Dr. Shamsuddin's Lab

iLead


Biography

Dr. Rittika Shamsuddin aims to improve communication between researchers in fields of computer science, biology, and medicine via knowledge-sharing and by developing algorithms and experiments, which will increase the interpretability and generalizing ability of various machine learning and artificial intelligence models. Such libraries and developments are necessary for extending the technological success of computational fields to solve problems in healthcare/biology with a higher degree of trustworthiness and reliability than exists at present. She has multiple internal grants, published papers and is active in service.

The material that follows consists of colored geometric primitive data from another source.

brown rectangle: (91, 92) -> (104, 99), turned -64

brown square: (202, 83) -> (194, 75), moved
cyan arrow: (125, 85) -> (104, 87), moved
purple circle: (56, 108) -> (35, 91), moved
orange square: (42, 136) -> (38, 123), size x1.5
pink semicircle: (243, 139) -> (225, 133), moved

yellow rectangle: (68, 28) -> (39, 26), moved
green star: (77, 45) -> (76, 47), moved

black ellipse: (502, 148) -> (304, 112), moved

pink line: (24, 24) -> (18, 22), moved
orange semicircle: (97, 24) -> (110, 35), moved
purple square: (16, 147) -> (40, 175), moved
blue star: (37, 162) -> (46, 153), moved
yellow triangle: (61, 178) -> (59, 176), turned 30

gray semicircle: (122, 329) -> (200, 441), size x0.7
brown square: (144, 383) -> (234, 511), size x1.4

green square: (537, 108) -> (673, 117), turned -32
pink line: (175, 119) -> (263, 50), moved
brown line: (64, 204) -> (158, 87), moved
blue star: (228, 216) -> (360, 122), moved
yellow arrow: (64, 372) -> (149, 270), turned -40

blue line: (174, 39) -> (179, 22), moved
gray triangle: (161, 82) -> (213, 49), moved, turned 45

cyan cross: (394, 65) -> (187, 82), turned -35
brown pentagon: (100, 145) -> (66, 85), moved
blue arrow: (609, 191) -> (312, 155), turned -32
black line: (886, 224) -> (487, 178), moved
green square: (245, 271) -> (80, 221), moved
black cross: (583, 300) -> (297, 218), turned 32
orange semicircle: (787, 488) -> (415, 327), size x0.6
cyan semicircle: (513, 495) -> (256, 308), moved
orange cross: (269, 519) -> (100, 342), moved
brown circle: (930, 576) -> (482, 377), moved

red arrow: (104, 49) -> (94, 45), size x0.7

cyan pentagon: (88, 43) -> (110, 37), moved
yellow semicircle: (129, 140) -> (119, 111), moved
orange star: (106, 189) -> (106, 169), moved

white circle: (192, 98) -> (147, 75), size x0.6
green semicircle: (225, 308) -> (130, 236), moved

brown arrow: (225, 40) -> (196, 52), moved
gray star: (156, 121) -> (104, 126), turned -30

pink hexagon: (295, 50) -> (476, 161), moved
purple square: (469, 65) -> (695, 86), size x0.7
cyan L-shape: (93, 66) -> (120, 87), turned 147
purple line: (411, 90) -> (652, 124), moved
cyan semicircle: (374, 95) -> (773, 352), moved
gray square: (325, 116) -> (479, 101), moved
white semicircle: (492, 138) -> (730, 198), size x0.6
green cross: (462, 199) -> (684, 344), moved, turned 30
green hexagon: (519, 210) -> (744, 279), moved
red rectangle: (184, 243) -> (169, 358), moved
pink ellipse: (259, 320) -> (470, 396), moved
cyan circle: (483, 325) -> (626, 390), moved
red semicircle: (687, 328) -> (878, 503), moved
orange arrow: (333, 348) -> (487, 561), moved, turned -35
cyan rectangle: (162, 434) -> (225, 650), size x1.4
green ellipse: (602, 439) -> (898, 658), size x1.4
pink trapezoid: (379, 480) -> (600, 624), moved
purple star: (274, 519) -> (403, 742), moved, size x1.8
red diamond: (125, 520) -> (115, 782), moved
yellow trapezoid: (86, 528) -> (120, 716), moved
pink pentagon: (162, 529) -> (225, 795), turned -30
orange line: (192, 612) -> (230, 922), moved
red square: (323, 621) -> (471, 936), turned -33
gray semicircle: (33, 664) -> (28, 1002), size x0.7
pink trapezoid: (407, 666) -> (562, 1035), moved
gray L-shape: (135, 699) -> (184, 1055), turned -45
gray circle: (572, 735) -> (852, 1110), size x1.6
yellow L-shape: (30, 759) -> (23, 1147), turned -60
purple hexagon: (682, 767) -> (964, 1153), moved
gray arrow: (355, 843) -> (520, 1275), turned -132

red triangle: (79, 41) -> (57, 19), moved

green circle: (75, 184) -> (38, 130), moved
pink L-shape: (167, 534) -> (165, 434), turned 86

Dr. Shamsuddin is also very passionate about computer science and programming and has been an active advocate for CS, especially among women, since her Ph.D. years. She believes that programming is a way of thinking and can be taught and learned through the use of the newer technology-based curriculum.

She obtained her Ph.D. from the University of Texas at Dallas on Analyzing and Synthesizing Healthcare Time Series Data for Decision-Support, where she worked in the Multimedia Systems Laboratory led by Prof. Balakrishnan. Before that, she graduated from Mount Holyoke College, with a double major in Biology and Computer Science, where her honor thesis included working on Using Rigidity Analysis To Identify Hinge Motion in Proteins under the supervision of Professor Audrey St. John


Research Interest

  • Machine learning

  • Health informatics and information systems

  • Artificial Intelligence

  • Data mining and knowledge discovery

  • Data engineering and data science

  • Pattern recognition


iLead Lab Values

Interdisciplinary Research

Applying machine learning and other computational tools to datasets without domain knowledge is dangerous! A big no, no!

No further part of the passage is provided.